Restauro Bergamo

Bergamo, come Lucca e Corinaldo, è una delle poche città italiane il cui centro storico è rimasto completamente circondato dalle mura che, a loro volta, hanno mantenuto pressoché intatto il loro aspetto originario nel corso dei secoli. La città di Bergamo è divisa in due parti distinte, la Città Alta, con un centro storico cinto dalle mura, e la Città Bassa la quale, nonostante sia anch’essa di origine antica e conservi i suoi borghi storici, è stata resa in parte più moderna da interventi recenti di urbanizzazione. La città di Bergamo ha conservato in gran parte il suo patrimonio storico di pali in ghisa per l’illuminazione. Si tratta di varie tipologie di pali, molto diversi fra loro, che arredavano e illuminavano in passato le diverse piazze, soprattutto della Bergamo Bassa.

Tipologia 1

Lungo i viali principali sono presenti pali alti 8 metri, interamente in ghisa coronati da un imponente pastorale di grandi dimensioni. Il restauro ha comportato la creazione di diversi modelli necessari per la riproduzione dei componenti andati perduti e la ricomposizione completa dei pali che sono stati restaurati con Light 23.

Tipologia 2

Anche i pali montati sulla piazza Vittorio Veneto sono originali ed unici.

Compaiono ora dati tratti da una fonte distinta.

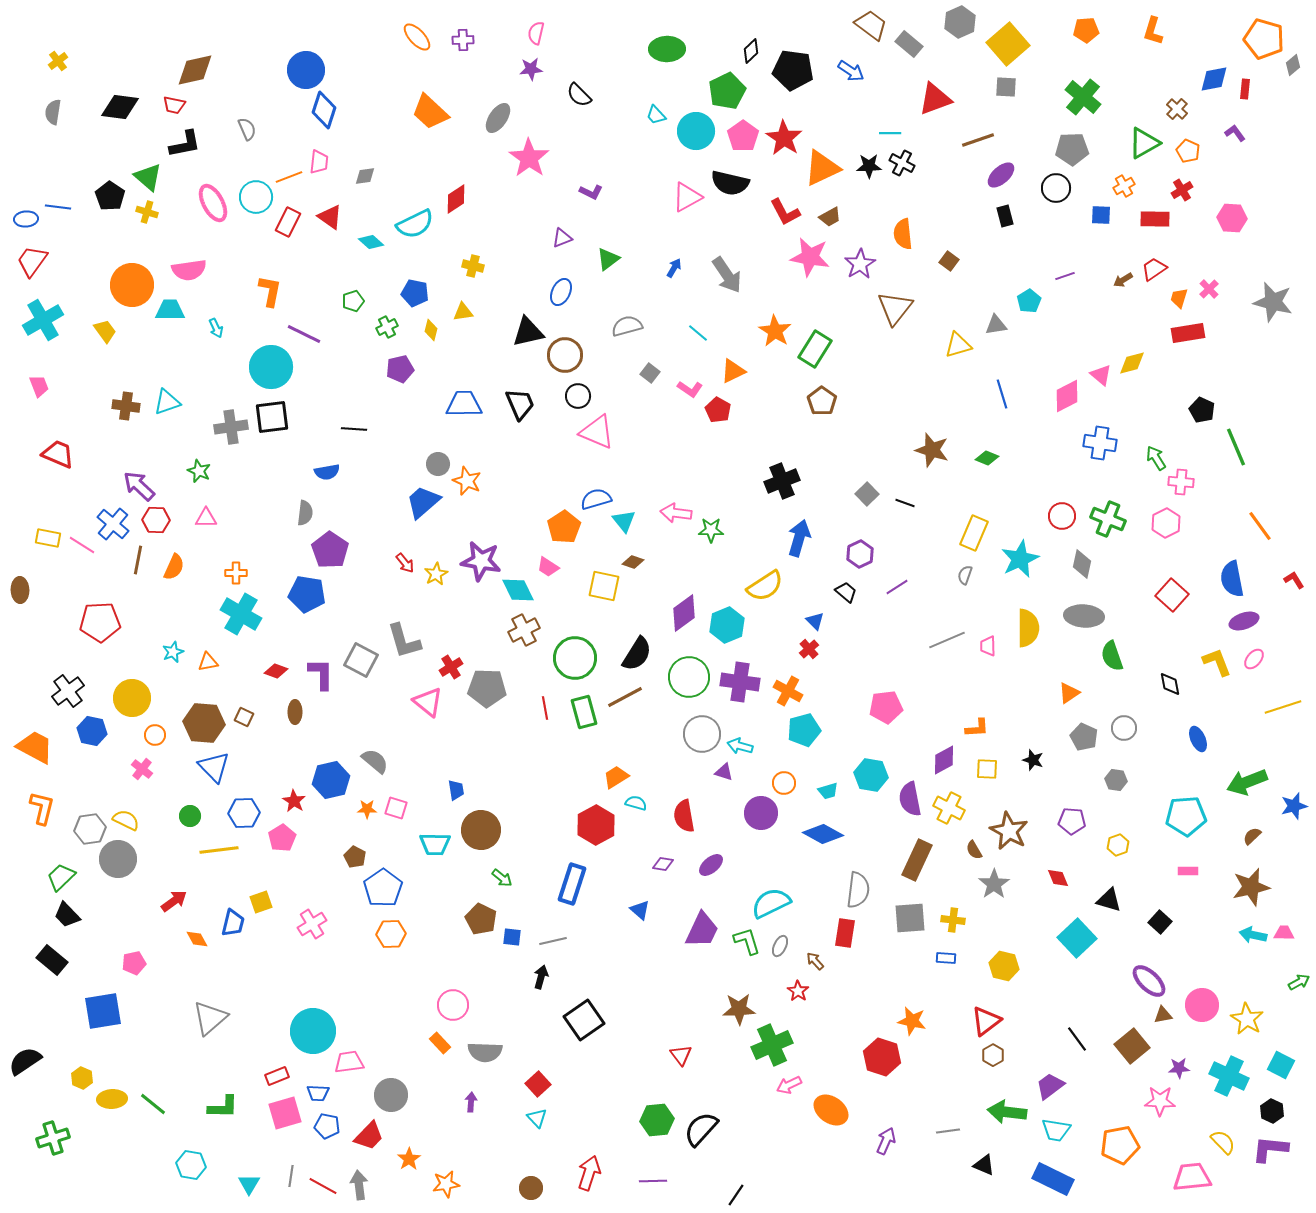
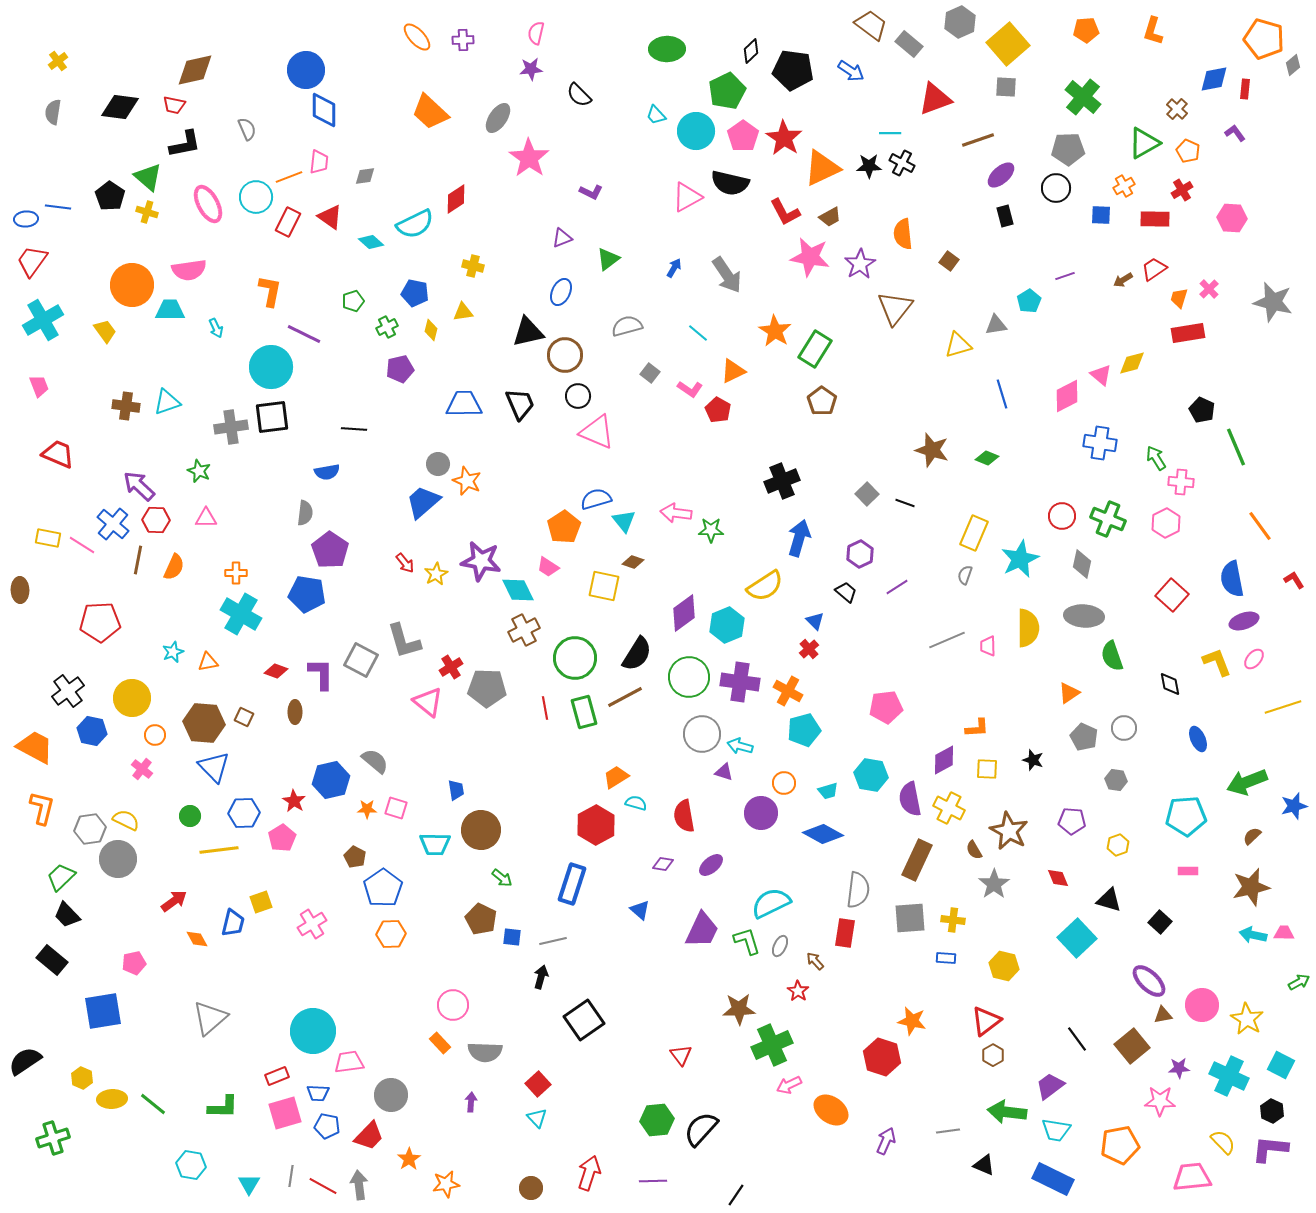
blue diamond at (324, 110): rotated 18 degrees counterclockwise
gray pentagon at (1072, 149): moved 4 px left
pink ellipse at (213, 203): moved 5 px left, 1 px down
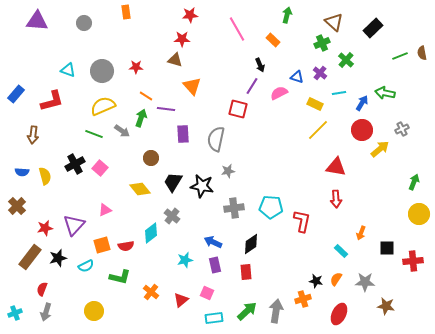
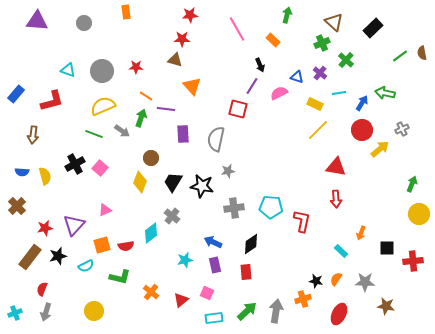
green line at (400, 56): rotated 14 degrees counterclockwise
green arrow at (414, 182): moved 2 px left, 2 px down
yellow diamond at (140, 189): moved 7 px up; rotated 60 degrees clockwise
black star at (58, 258): moved 2 px up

I volti umani, vere e proprie maschere che ornano la base, rappresentano la caratteristica principale e rara di questa tipologia. Una seconda peculiarità è rappresentata dalle lanterne che sono in ghisa, mentre nella quasi totalità dei casi le lanterne sono in ottone o alluminio. Le maschere sono state esposte a Roma, presso villa Torlonia, nella mostra organizzata dalla Fondazione Neri dal titolo “L’imprevedibile leggerezza della materia”.

Tipologia 3

In Piazza Matteotti sono quattro gli esemplari di questo magnifico palo decorato alla base con tre grifoni alati con le fauci aperte. Furono fusi da una famosa fonderia francese operante in Italia nella distribuzione del gas: Siry Lizars & C. Di questa tipologia di palo, molto rara, un esemplare è esposto ad Alpignano, vicino a Torino, al Museo Cruto, dedicato all’inventore della lampadina e un altro al Museo Italiano della Ghisa di Longiano.

Tipologia 4

Davanti alla sede della Banca d’Italia sono stati restaurati da Neri due pali fusi negli anni ‘20 del secolo scorso dalla fonderia Continentale di Milano.

Tipologia 5

L’ultima tipologia di pali in ghisa restaurati a Bergamo sono nella parte alta della città in piazza Vecchia. Si tratta di un palo semplice con la base in ghisa. In questo caso come corpo illuminante è stato utilizzato Light 700. Altri pali simili collocati nella Bergamo bassa in Largo Matteotti sono stati restaurati e completati con la lampara Light 22.